One of my main motivations for coming to Korea was to try new things - I imagined these would include visiting splendid temples, trying strange cabbagey foods and singing in small rooms (all of which I have ticked off my imaginary Korean to-do list). One thing I didn't anticipate was taking part in an Ultimate Frisbee tournament, but I'd heard such positive things about the sport, it seemed something I shouldn't miss out on.

For those not in the know (which included me up until a few weeks ago), Ultimate Frisbee (also simply known as Ultimate) is a non-contact, team-based sport, which began life on US campus in the sixties. Apparently Joel Silver had a role in creating the rules, and setting up the tenets of the sport, which include a strong emphasis on sportsmanship and mutual respect. A game plays out as something like a cross between American football and netball, with two teams trying to pass the disc to their opponents' end-zone.

Despite the relative simplicity of the rules, as a almost complete newcomer to Ultimate, I was all at sea when it came to playing the actual games. My pathetic level of fitness didn't help matters either, as there is a ridiculous amount of running involved in a game. On sand. Quite frankly, I was appalling, and although I was starting to get a bit of a feel for the game by the end of the first day, by that point I was too exhausted to care very much.

Thankfully, this was a 'hat tournament', with a mix of beginners and more experienced players assigned to teams, not randomly as the name would suggest, but to create a balance of skill levels. Alongside a few Korean participants, most of the players were an interesting mix of foreigners, who had travelled from all over Korea to play on Haeundae, Busan's most popular beach. The beach gets horribly crowded in the summer months, but on this weekend in early April, it was relatively quiet, even though the weather was beautiful.

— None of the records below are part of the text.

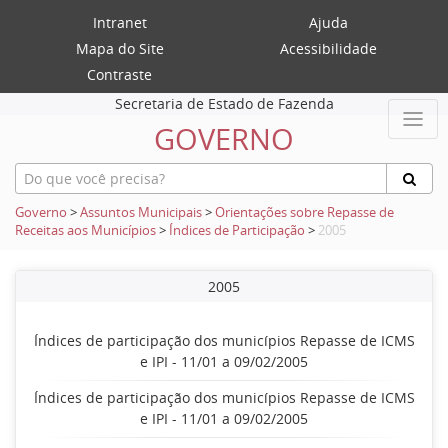
Intranet
Ajuda
Mapa do Site
Acessibilidade
Contraste
Secretaria de Estado de Fazenda
GOVERNO
Governo
>
Assuntos Municipais
>
Orientações sobre Repasse de
Receitas aos Municípios
>
Índices de Participação
>
2005
2005
Índices de participação dos municípios Repasse de ICMS
e IPI - 11/01 a 09/02/2005
Índices de participação dos municípios Repasse de ICMS
e IPI - 11/01 a 09/02/2005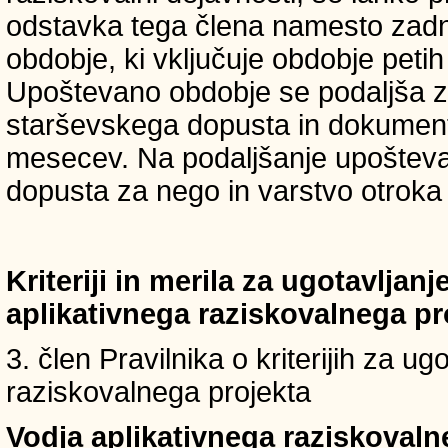
odstavka tega člena namesto zadnji
obdobje, ki vključuje obdobje petih 
Upoštevano obdobje se podaljša z
starševskega dopusta in dokumenti
mesecev. Na podaljšanje upošteva
dopusta za nego in varstvo otroka v
Kriteriji in merila za ugotavljan
aplikativnega raziskovalnega p
3. člen Pravilnika o kriterijih za u
raziskovalnega projekta
Vodja aplikativnega raziskovaln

My team were knocked out early on day two, so I could spend most Sunday resting my aching limbs, enjoying the sun and watching the other games. A good game of Ultimate can be very impressive to watch, with a mixture of fluid teamwork, lightning fast changes of pace, and more than a little good, old fashioned showing off. I'm very much looking forward to seeing more of the same at the International Ultimate Frisbee Tournament on Jeju Island this week, but won't be competing again until I've had a complete body transplant, at the very least.

Photo album:
Ultimate Frisbee tournament in Busan

1 comment:

Andrew said...

I think I'd actually quite like that. I thought it was all about how far you can throw it rather than being a team game.